WORK TO COMPLETE
Line by line, transcribe the listing below exactly.
◇ ◇ ◇ ◇ ◇
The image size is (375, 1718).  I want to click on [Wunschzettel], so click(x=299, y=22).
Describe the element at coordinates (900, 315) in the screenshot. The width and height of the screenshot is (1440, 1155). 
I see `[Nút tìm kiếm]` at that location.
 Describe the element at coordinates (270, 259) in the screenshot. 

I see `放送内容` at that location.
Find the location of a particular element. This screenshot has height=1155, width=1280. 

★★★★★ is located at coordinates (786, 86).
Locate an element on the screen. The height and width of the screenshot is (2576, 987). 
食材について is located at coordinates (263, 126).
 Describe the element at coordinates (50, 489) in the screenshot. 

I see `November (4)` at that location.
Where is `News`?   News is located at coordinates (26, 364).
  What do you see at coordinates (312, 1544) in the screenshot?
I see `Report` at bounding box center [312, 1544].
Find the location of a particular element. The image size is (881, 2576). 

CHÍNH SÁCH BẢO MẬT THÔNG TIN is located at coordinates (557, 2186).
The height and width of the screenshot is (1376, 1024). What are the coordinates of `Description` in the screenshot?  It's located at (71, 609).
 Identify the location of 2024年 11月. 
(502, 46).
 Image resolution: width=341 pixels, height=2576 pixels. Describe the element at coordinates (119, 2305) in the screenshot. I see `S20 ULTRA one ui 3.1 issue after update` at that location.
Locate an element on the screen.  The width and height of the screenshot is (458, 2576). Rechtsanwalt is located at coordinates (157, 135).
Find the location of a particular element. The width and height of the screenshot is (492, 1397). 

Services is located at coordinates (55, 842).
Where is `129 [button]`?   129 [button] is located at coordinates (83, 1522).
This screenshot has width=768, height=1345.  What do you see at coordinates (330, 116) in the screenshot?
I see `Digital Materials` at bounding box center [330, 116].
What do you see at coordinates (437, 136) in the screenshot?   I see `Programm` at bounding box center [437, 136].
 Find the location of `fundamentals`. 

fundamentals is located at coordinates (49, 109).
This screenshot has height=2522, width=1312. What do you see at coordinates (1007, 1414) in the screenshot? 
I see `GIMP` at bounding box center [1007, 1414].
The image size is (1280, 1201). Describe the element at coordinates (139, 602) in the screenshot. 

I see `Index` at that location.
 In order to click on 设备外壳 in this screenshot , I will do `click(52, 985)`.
◇ ◇ ◇ ◇ ◇
ANSWER TO THIS PROBLEM
The image size is (375, 1718).  I want to click on [Wunschzettel], so click(x=299, y=22).
Describe the element at coordinates (900, 315) in the screenshot. The width and height of the screenshot is (1440, 1155). 
I see `[Nút tìm kiếm]` at that location.
 Describe the element at coordinates (270, 259) in the screenshot. 

I see `放送内容` at that location.
Find the location of a particular element. This screenshot has height=1155, width=1280. 

★★★★★ is located at coordinates (786, 86).
Locate an element on the screen. The height and width of the screenshot is (2576, 987). 
食材について is located at coordinates (263, 126).
 Describe the element at coordinates (50, 489) in the screenshot. 

I see `November (4)` at that location.
Where is `News`?   News is located at coordinates (26, 364).
  What do you see at coordinates (312, 1544) in the screenshot?
I see `Report` at bounding box center [312, 1544].
Find the location of a particular element. The image size is (881, 2576). 

CHÍNH SÁCH BẢO MẬT THÔNG TIN is located at coordinates (557, 2186).
The height and width of the screenshot is (1376, 1024). What are the coordinates of `Description` in the screenshot?  It's located at (71, 609).
 Identify the location of 2024年 11月. 
(502, 46).
 Image resolution: width=341 pixels, height=2576 pixels. Describe the element at coordinates (119, 2305) in the screenshot. I see `S20 ULTRA one ui 3.1 issue after update` at that location.
Locate an element on the screen.  The width and height of the screenshot is (458, 2576). Rechtsanwalt is located at coordinates (157, 135).
Find the location of a particular element. The width and height of the screenshot is (492, 1397). 

Services is located at coordinates (55, 842).
Where is `129 [button]`?   129 [button] is located at coordinates (83, 1522).
This screenshot has width=768, height=1345.  What do you see at coordinates (330, 116) in the screenshot?
I see `Digital Materials` at bounding box center [330, 116].
What do you see at coordinates (437, 136) in the screenshot?   I see `Programm` at bounding box center [437, 136].
 Find the location of `fundamentals`. 

fundamentals is located at coordinates (49, 109).
This screenshot has height=2522, width=1312. What do you see at coordinates (1007, 1414) in the screenshot? 
I see `GIMP` at bounding box center [1007, 1414].
The image size is (1280, 1201). Describe the element at coordinates (139, 602) in the screenshot. 

I see `Index` at that location.
 In order to click on 设备外壳 in this screenshot , I will do `click(52, 985)`.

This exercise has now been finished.